For it’s Tommy this, an’ Tommy that, an’ “Tommy, wait outside”;
But it’s “Special train for Atkins” when the trooper’s on the tide,
The troopship’s on the tide, my boys, the troopship’s on the tide,
O it’s “Special train for Atkins” when the trooper’s on the tide.
Then it’s Tommy this, an’ Tommy that, an’ “Tommy how’s yer soul?”
But it’s “Thin red line of ‘eroes” when the drums begin to roll,
The drums begin to roll, my boys, the drums begin to roll,
O it’s “Thin red line of ‘eroes” when the drums begin to roll.

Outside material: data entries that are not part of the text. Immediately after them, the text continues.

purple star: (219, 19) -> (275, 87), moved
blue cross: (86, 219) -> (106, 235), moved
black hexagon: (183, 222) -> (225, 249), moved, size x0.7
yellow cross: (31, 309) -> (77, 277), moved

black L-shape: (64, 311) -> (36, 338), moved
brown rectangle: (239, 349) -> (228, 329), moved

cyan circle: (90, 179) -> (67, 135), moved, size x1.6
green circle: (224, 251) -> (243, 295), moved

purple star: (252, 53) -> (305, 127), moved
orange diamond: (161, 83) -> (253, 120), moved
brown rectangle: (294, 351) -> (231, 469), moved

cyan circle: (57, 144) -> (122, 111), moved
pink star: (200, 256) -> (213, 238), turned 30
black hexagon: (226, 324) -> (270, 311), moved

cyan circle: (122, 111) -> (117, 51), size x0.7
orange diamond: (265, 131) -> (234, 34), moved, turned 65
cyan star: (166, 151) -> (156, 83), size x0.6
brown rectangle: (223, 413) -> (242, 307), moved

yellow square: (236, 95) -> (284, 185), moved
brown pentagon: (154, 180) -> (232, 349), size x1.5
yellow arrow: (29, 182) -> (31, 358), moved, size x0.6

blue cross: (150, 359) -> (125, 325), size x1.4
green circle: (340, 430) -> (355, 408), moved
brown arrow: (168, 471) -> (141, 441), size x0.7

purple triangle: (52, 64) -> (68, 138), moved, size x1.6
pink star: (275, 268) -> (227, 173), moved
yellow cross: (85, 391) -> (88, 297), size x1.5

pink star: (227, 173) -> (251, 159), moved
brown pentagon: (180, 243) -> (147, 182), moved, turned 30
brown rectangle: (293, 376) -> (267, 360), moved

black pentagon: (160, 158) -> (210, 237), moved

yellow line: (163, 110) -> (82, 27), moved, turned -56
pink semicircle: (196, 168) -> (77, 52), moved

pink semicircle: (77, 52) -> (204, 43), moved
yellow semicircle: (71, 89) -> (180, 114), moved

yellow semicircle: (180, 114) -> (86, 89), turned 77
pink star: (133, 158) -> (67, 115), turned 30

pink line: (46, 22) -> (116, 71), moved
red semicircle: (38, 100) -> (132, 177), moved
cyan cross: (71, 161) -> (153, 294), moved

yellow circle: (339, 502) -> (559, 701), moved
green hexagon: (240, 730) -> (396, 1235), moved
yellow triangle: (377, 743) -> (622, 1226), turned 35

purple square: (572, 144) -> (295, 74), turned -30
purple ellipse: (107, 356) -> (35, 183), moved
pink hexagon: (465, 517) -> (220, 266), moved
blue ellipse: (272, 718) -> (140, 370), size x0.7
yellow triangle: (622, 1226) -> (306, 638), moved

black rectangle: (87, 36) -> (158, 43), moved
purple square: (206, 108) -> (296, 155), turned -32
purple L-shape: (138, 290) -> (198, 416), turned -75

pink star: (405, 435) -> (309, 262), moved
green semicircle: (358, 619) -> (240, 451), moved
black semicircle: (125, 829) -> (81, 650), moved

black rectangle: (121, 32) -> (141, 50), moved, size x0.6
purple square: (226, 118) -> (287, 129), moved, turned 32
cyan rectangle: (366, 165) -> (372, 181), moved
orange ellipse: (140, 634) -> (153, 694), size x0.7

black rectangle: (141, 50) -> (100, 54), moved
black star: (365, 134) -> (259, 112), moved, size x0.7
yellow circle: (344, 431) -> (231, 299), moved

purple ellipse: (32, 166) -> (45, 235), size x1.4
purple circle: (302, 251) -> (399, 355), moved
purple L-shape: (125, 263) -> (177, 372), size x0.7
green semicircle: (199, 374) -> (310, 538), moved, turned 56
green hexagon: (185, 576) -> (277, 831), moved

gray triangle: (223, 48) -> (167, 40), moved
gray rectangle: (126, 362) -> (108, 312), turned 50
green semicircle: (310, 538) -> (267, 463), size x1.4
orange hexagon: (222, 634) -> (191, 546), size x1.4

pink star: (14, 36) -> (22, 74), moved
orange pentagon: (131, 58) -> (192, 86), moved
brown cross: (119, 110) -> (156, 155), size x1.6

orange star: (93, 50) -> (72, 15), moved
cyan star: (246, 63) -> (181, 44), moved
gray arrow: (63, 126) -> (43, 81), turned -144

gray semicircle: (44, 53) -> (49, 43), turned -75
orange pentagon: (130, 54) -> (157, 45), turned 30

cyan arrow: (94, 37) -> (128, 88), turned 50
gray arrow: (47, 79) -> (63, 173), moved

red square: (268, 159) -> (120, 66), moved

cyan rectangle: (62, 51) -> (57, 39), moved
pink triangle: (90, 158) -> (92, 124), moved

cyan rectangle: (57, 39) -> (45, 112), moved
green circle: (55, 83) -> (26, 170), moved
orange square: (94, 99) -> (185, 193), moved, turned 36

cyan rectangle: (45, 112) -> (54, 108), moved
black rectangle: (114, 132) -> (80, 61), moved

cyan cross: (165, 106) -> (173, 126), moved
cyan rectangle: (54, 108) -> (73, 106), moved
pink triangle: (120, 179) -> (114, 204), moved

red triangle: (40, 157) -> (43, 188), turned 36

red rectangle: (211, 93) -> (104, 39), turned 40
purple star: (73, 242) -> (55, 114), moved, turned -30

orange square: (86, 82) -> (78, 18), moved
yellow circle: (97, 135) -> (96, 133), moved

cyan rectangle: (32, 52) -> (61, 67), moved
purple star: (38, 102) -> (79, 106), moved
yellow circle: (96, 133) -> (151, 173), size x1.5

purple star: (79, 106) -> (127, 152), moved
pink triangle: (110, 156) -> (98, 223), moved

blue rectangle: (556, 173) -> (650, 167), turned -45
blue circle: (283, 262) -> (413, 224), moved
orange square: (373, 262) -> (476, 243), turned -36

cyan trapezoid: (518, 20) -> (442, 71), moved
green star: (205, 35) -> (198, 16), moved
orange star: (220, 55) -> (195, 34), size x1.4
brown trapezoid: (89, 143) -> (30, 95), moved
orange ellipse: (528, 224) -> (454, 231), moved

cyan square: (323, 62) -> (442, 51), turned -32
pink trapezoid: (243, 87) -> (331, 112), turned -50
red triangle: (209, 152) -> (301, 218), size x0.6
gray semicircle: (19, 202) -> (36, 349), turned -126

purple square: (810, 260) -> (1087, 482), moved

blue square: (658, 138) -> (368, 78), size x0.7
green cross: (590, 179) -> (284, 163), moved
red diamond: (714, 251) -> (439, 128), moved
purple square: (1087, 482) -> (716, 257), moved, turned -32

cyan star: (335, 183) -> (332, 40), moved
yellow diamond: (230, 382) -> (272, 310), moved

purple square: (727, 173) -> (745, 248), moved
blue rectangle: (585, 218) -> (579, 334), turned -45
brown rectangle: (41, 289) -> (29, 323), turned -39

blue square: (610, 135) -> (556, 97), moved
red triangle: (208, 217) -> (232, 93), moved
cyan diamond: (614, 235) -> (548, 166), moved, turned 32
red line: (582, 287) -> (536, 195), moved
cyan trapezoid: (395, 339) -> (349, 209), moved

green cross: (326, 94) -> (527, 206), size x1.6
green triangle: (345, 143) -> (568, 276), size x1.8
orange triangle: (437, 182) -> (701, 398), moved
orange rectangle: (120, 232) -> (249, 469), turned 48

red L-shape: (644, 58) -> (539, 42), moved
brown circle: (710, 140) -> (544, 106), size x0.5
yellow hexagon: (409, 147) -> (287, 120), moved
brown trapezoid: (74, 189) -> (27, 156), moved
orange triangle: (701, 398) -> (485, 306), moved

While it’s Tommy this, an’ Tommy that, an’ “Tommy, fall be’ind,”
But it’s “Please to walk in front, sir,” when there’s trouble in the wind,
There’s trouble in the wind, my boys, there’s trouble in the wind,
O it’s “Please to walk in front, sir,” when there’s trouble in the wind.
For it’s Tommy this, an’ Tommy that, an’ “Chuck him out, the brute!”
But it’s “Saviour of ‘is country,” when the guns begin to shoot;
An’ it’s Tommy this, an’ Tommy that, an’ anything you please;
But Tommy ain’t a bloomin’ fool – you bet that Tommy sees!


Robert Ashley
I have loved this poem from the day I first read it. It was true then and it will be even more so tomorrow.